[Listed records]
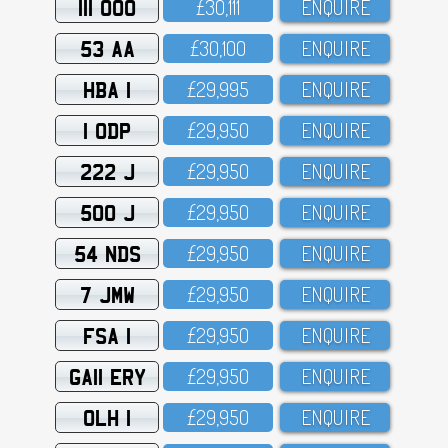
111 OOO
£3O,111
ENQUIRE
53 AA
£3O,1OO
ENQUIRE
HBA 1
£29,995
ENQUIRE
1 ODP
£29,95O
ENQUIRE
222 J
£29,95O
ENQUIRE
500 J
£29,95O
ENQUIRE
54 NDS
£29,95O
ENQUIRE
7 JMW
£29,95O
ENQUIRE
FSA 1
£29,95O
ENQUIRE
GA11 ERY
£29,95O
ENQUIRE
OLH 1
£29,95O
ENQUIRE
[/Listed records]
Work request -
The answer should consist of all the records, duplicated exactly, with no images included.

Response to this exercise -
111 OOO
£3O,111
ENQUIRE
53 AA
£3O,1OO
ENQUIRE
HBA 1
£29,995
ENQUIRE
1 ODP
£29,95O
ENQUIRE
222 J
£29,95O
ENQUIRE
500 J
£29,95O
ENQUIRE
54 NDS
£29,95O
ENQUIRE
7 JMW
£29,95O
ENQUIRE
FSA 1
£29,95O
ENQUIRE
GA11 ERY
£29,95O
ENQUIRE
OLH 1
£29,95O
ENQUIRE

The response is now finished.